By the end of Act I, Bourne has figured out his identity and he has also gleaned remarkably new information about his father. This was powerful stuff and certainly could have sufficed to catapult him into Act 2 to avenge his father’s murder. Instead, as already noted, Nicki, the love interest is the “new information” that pushes him out of his Ordinary World of fighting in bars and just existing in hiding into the C.I.A. world of high gadgetry, action, more murder, car chases, more opponents – All the stuff that audiences love in this genre. The high-tech guru, with heady references to Snowden and identity theft, also on today’s audience’s minds, takes a bullet on p. 75 instead of Nicki, the love interest. Maybe the writer toyed with this idea. What was lacking here was what the high-tech guru had as a relationship to Bourne’s character development – I couldn’t find it. It made for a big disconnect. It was not a good feeling to see the guy felled by a bullet, but it was a plot contrivance and it was predictable. Yes, it was set-up when the high-tech guru had his meeting with the Opponent, the Tommy Lee Jones character. But again, unless the high-tech guru character either challenged, supported, or negated the Bourne character, he should have been rewritten in this script.
Then we had, per an interview with Matt Damon, approximately 170 cars demolished in this film. Kudos to Las Vegas for allowing all this craziness on the Strip. But 70 cars demolished would have been enough. The massive pile-ups were staged to the point of looking like an animation. And why not take the money from the savings of buying 100 cars and then smashing them up and give the money to some out of work Vegas people? All the casino employees who lost their jobs when the bubble burst in 2008 would have loved a lottery to win a car from Jason Bourne.

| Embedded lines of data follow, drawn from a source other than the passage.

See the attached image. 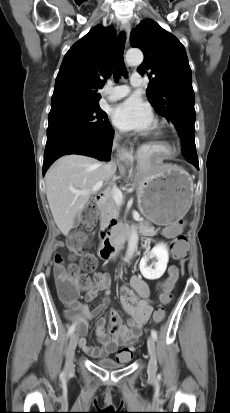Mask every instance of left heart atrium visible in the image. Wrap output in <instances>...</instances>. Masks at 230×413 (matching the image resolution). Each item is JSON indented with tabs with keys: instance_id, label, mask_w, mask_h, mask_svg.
I'll list each match as a JSON object with an SVG mask.
<instances>
[{
	"instance_id": "obj_1",
	"label": "left heart atrium",
	"mask_w": 230,
	"mask_h": 413,
	"mask_svg": "<svg viewBox=\"0 0 230 413\" xmlns=\"http://www.w3.org/2000/svg\"><path fill=\"white\" fill-rule=\"evenodd\" d=\"M115 126L126 132H143L153 122L150 107L138 98H129L118 104L112 113Z\"/></svg>"
}]
</instances>
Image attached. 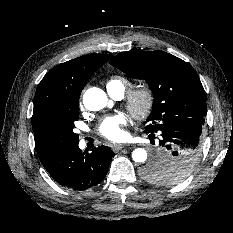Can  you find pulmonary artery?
I'll use <instances>...</instances> for the list:
<instances>
[{
    "label": "pulmonary artery",
    "instance_id": "1",
    "mask_svg": "<svg viewBox=\"0 0 233 233\" xmlns=\"http://www.w3.org/2000/svg\"><path fill=\"white\" fill-rule=\"evenodd\" d=\"M122 96L121 95H117V96H115V98H121Z\"/></svg>",
    "mask_w": 233,
    "mask_h": 233
}]
</instances>
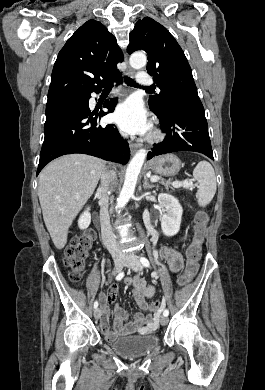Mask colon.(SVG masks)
I'll return each mask as SVG.
<instances>
[{
  "label": "colon",
  "mask_w": 265,
  "mask_h": 390,
  "mask_svg": "<svg viewBox=\"0 0 265 390\" xmlns=\"http://www.w3.org/2000/svg\"><path fill=\"white\" fill-rule=\"evenodd\" d=\"M206 221L207 214L204 211L199 212L196 216L192 242L186 250L187 261L184 272L178 279L181 286L187 285L198 271V261L201 257V248L204 241L203 227ZM94 240L95 232L88 229L75 237L66 248L64 264L69 270V279L72 282L78 283L81 281ZM164 306L165 302L163 300H157L150 304V309L155 316H158Z\"/></svg>",
  "instance_id": "colon-1"
}]
</instances>
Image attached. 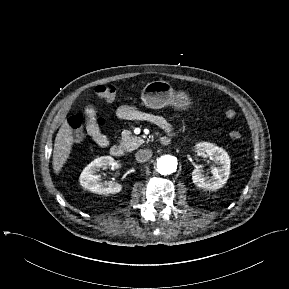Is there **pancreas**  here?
<instances>
[{"mask_svg": "<svg viewBox=\"0 0 289 289\" xmlns=\"http://www.w3.org/2000/svg\"><path fill=\"white\" fill-rule=\"evenodd\" d=\"M121 136L120 144L128 152L137 149L144 143L142 138L133 136L130 130H123Z\"/></svg>", "mask_w": 289, "mask_h": 289, "instance_id": "1", "label": "pancreas"}]
</instances>
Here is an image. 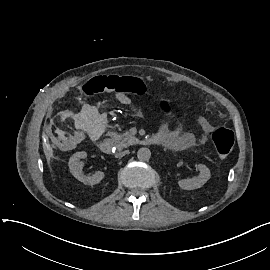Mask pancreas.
I'll use <instances>...</instances> for the list:
<instances>
[{"instance_id": "pancreas-1", "label": "pancreas", "mask_w": 270, "mask_h": 270, "mask_svg": "<svg viewBox=\"0 0 270 270\" xmlns=\"http://www.w3.org/2000/svg\"><path fill=\"white\" fill-rule=\"evenodd\" d=\"M111 137L115 139V146L121 150L131 145V142H136V139L131 135L129 131L122 133L121 135L111 134Z\"/></svg>"}]
</instances>
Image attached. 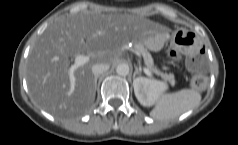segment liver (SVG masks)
<instances>
[{
	"label": "liver",
	"mask_w": 238,
	"mask_h": 145,
	"mask_svg": "<svg viewBox=\"0 0 238 145\" xmlns=\"http://www.w3.org/2000/svg\"><path fill=\"white\" fill-rule=\"evenodd\" d=\"M166 28L130 14L73 12L57 18L30 50L26 78L31 96L46 112L58 118L87 113L95 100L92 66L113 64L128 42H143ZM89 53L91 60L74 71L70 92L69 58Z\"/></svg>",
	"instance_id": "liver-1"
}]
</instances>
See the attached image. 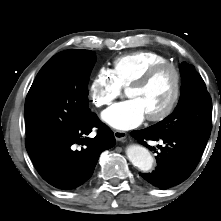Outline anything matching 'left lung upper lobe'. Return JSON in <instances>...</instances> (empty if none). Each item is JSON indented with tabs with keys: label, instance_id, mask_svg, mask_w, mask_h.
I'll list each match as a JSON object with an SVG mask.
<instances>
[{
	"label": "left lung upper lobe",
	"instance_id": "left-lung-upper-lobe-1",
	"mask_svg": "<svg viewBox=\"0 0 221 221\" xmlns=\"http://www.w3.org/2000/svg\"><path fill=\"white\" fill-rule=\"evenodd\" d=\"M181 96L174 112L152 127L167 135H189L208 141L212 127V101L194 67L181 64Z\"/></svg>",
	"mask_w": 221,
	"mask_h": 221
}]
</instances>
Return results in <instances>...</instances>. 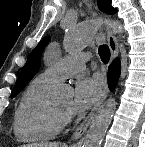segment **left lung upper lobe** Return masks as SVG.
Wrapping results in <instances>:
<instances>
[{"instance_id":"obj_1","label":"left lung upper lobe","mask_w":145,"mask_h":147,"mask_svg":"<svg viewBox=\"0 0 145 147\" xmlns=\"http://www.w3.org/2000/svg\"><path fill=\"white\" fill-rule=\"evenodd\" d=\"M98 5L102 11L108 14H114L117 11L111 6V0H98ZM49 41V36L42 39L37 47L30 54L12 90V98L15 97L26 86V84L34 77L36 72L39 70L41 54Z\"/></svg>"}]
</instances>
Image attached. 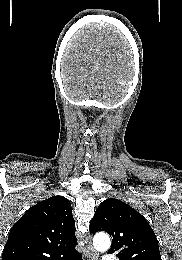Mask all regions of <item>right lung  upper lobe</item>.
<instances>
[{
    "mask_svg": "<svg viewBox=\"0 0 182 260\" xmlns=\"http://www.w3.org/2000/svg\"><path fill=\"white\" fill-rule=\"evenodd\" d=\"M70 201L53 196L31 207L11 228L2 260H63L76 253Z\"/></svg>",
    "mask_w": 182,
    "mask_h": 260,
    "instance_id": "1",
    "label": "right lung upper lobe"
}]
</instances>
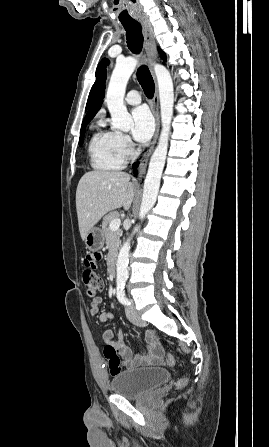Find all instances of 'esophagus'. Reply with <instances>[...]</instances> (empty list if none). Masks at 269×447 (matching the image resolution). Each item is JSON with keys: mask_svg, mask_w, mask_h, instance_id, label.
<instances>
[{"mask_svg": "<svg viewBox=\"0 0 269 447\" xmlns=\"http://www.w3.org/2000/svg\"><path fill=\"white\" fill-rule=\"evenodd\" d=\"M138 18H139V22L141 23V26H142V32H143V38H144L143 43H144L145 52L151 61H155L157 59V49H156L155 38L153 35L151 25L145 15H140ZM150 72H151L152 78L154 80V85H155L153 104H152V108H151L153 115L155 117V133H154V137H153L151 146L144 153V155L142 156V158L139 162L138 169H139L140 176H142L146 171L149 157H150L152 151L154 150L155 144L158 139L159 131H160V114H159V109H158L159 108V93H158V85H157V81H156V76H155L152 66L150 67Z\"/></svg>", "mask_w": 269, "mask_h": 447, "instance_id": "obj_1", "label": "esophagus"}]
</instances>
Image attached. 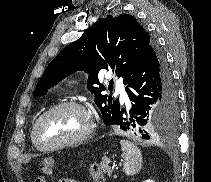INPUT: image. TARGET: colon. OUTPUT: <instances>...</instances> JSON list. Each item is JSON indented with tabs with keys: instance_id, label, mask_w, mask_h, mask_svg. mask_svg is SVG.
Returning <instances> with one entry per match:
<instances>
[{
	"instance_id": "1",
	"label": "colon",
	"mask_w": 211,
	"mask_h": 182,
	"mask_svg": "<svg viewBox=\"0 0 211 182\" xmlns=\"http://www.w3.org/2000/svg\"><path fill=\"white\" fill-rule=\"evenodd\" d=\"M42 171L43 175L36 177L34 182H45V176H50L52 174V166L47 164L43 167ZM90 175L94 182H105V176L96 163H93L90 166Z\"/></svg>"
}]
</instances>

This brings me back to the compelling Weakness/Need of the Hero who is trying to connect his past with his present so he can move forward into his future. He’s been used and abused by a corrupt system within the C.I.A., a common mantra these days. The audience identifies with this Hero. I’m not discounting the acting of Matt Damon, a very lovable, believable “All American” kinda guy. And the genre of Action/Thriller is a crowd-pleaser. But certain elements in this action-packed thriller could have made the character even more compelling and elevated the story line to a much higher level. Fancy camera work, cross-cutting, and superb high-tech gadgetry aside, it’s the story that everyone remembers. It’s the inner struggle, that term called the “character arc,” that audiences remember. It was a bit thin in Jason Bourne.